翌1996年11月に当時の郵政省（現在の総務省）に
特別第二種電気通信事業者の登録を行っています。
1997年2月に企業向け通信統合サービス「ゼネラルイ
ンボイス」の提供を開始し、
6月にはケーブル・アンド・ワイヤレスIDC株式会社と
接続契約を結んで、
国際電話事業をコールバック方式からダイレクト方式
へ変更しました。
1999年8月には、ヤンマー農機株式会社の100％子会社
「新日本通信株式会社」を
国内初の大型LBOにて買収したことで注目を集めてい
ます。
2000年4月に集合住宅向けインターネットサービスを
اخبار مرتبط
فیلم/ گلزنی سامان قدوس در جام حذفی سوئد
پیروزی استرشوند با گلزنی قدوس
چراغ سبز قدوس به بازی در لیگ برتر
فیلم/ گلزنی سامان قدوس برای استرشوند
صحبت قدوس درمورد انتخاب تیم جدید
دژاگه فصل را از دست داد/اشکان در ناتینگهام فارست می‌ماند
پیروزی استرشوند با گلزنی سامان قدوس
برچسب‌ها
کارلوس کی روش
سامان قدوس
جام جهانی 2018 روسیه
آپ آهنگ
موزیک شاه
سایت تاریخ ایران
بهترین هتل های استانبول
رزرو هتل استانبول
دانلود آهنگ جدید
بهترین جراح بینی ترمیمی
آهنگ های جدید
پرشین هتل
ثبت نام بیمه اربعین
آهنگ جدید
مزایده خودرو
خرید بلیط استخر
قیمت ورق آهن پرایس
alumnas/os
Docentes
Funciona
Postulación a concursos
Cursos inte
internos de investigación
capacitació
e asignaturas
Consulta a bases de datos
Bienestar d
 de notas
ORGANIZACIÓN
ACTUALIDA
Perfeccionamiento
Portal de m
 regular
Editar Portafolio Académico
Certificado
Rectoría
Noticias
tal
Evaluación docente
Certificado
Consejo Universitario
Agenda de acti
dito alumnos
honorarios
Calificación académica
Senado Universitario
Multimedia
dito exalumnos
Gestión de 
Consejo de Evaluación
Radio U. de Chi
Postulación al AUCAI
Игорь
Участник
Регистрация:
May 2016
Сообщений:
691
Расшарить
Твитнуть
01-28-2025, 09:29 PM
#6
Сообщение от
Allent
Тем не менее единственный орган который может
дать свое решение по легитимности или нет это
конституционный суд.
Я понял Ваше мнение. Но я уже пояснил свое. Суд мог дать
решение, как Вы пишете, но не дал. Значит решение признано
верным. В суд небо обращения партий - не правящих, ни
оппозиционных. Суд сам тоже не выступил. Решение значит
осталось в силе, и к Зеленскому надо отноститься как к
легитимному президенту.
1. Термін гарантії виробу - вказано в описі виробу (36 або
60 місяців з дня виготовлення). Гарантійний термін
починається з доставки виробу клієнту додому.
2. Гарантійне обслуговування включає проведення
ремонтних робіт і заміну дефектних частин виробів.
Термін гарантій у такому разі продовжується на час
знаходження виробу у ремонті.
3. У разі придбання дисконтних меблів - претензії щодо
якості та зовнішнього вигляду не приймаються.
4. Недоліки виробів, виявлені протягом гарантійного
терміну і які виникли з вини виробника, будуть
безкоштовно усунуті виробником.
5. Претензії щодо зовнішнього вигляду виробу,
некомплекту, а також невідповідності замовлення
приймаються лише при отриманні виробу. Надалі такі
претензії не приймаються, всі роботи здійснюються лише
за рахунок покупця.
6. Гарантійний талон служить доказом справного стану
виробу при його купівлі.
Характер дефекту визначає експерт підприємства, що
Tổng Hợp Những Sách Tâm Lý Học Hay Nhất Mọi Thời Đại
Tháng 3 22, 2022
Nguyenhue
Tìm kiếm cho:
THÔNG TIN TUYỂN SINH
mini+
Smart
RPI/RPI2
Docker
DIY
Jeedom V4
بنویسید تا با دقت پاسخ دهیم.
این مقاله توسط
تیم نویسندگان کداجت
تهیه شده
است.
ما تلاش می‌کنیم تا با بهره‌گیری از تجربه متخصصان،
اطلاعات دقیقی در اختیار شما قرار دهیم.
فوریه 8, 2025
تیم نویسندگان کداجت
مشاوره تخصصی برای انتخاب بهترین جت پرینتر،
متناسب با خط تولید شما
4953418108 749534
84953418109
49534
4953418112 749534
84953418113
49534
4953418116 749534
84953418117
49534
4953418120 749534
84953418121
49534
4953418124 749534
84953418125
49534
- - -
(Directions for this task)
Nothing may be omitted. Restate all of the entries exactly.

(Answer)
翌1996年11月に当時の郵政省（現在の総務省）に
特別第二種電気通信事業者の登録を行っています。
1997年2月に企業向け通信統合サービス「ゼネラルイ
ンボイス」の提供を開始し、
6月にはケーブル・アンド・ワイヤレスIDC株式会社と
接続契約を結んで、
国際電話事業をコールバック方式からダイレクト方式
へ変更しました。
1999年8月には、ヤンマー農機株式会社の100％子会社
「新日本通信株式会社」を
国内初の大型LBOにて買収したことで注目を集めてい
ます。
2000年4月に集合住宅向けインターネットサービスを
اخبار مرتبط
فیلم/ گلزنی سامان قدوس در جام حذفی سوئد
پیروزی استرشوند با گلزنی قدوس
چراغ سبز قدوس به بازی در لیگ برتر
فیلم/ گلزنی سامان قدوس برای استرشوند
صحبت قدوس درمورد انتخاب تیم جدید
دژاگه فصل را از دست داد/اشکان در ناتینگهام فارست می‌ماند
پیروزی استرشوند با گلزنی سامان قدوس
برچسب‌ها
کارلوس کی روش
سامان قدوس
جام جهانی 2018 روسیه
آپ آهنگ
موزیک شاه
سایت تاریخ ایران
بهترین هتل های استانبول
رزرو هتل استانبول
دانلود آهنگ جدید
بهترین جراح بینی ترمیمی
آهنگ های جدید
پرشین هتل
ثبت نام بیمه اربعین
آهنگ جدید
مزایده خودرو
خرید بلیط استخر
قیمت ورق آهن پرایس
alumnas/os
Docentes
Funciona
Postulación a concursos
Cursos inte
internos de investigación
capacitació
e asignaturas
Consulta a bases de datos
Bienestar d
 de notas
ORGANIZACIÓN
ACTUALIDA
Perfeccionamiento
Portal de m
 regular
Editar Portafolio Académico
Certificado
Rectoría
Noticias
tal
Evaluación docente
Certificado
Consejo Universitario
Agenda de acti
dito alumnos
honorarios
Calificación académica
Senado Universitario
Multimedia
dito exalumnos
Gestión de 
Consejo de Evaluación
Radio U. de Chi
Postulación al AUCAI
Игорь
Участник
Регистрация:
May 2016
Сообщений:
691
Расшарить
Твитнуть
01-28-2025, 09:29 PM
#6
Сообщение от
Allent
Тем не менее единственный орган который может
дать свое решение по легитимности или нет это
конституционный суд.
Я понял Ваше мнение. Но я уже пояснил свое. Суд мог дать
решение, как Вы пишете, но не дал. Значит решение признано
верным. В суд небо обращения партий - не правящих, ни
оппозиционных. Суд сам тоже не выступил. Решение значит
осталось в силе, и к Зеленскому надо отноститься как к
легитимному президенту.
1. Термін гарантії виробу - вказано в описі виробу (36 або
60 місяців з дня виготовлення). Гарантійний термін
починається з доставки виробу клієнту додому.
2. Гарантійне обслуговування включає проведення
ремонтних робіт і заміну дефектних частин виробів.
Термін гарантій у такому разі продовжується на час
знаходження виробу у ремонті.
3. У разі придбання дисконтних меблів - претензії щодо
якості та зовнішнього вигляду не приймаються.
4. Недоліки виробів, виявлені протягом гарантійного
терміну і які виникли з вини виробника, будуть
безкоштовно усунуті виробником.
5. Претензії щодо зовнішнього вигляду виробу,
некомплекту, а також невідповідності замовлення
приймаються лише при отриманні виробу. Надалі такі
претензії не приймаються, всі роботи здійснюються лише
за рахунок покупця.
6. Гарантійний талон служить доказом справного стану
виробу при його купівлі.
Характер дефекту визначає експерт підприємства, що
Tổng Hợp Những Sách Tâm Lý Học Hay Nhất Mọi Thời Đại
Tháng 3 22, 2022
Nguyenhue
Tìm kiếm cho:
THÔNG TIN TUYỂN SINH
mini+
Smart
RPI/RPI2
Docker
DIY
Jeedom V4
بنویسید تا با دقت پاسخ دهیم.
این مقاله توسط
تیم نویسندگان کداجت
تهیه شده
است.
ما تلاش می‌کنیم تا با بهره‌گیری از تجربه متخصصان،
اطلاعات دقیقی در اختیار شما قرار دهیم.
فوریه 8, 2025
تیم نویسندگان کداجت
مشاوره تخصصی برای انتخاب بهترین جت پرینتر،
متناسب با خط تولید شما
4953418108 749534
84953418109
49534
4953418112 749534
84953418113
49534
4953418116 749534
84953418117
49534
4953418120 749534
84953418121
49534
4953418124 749534
84953418125
49534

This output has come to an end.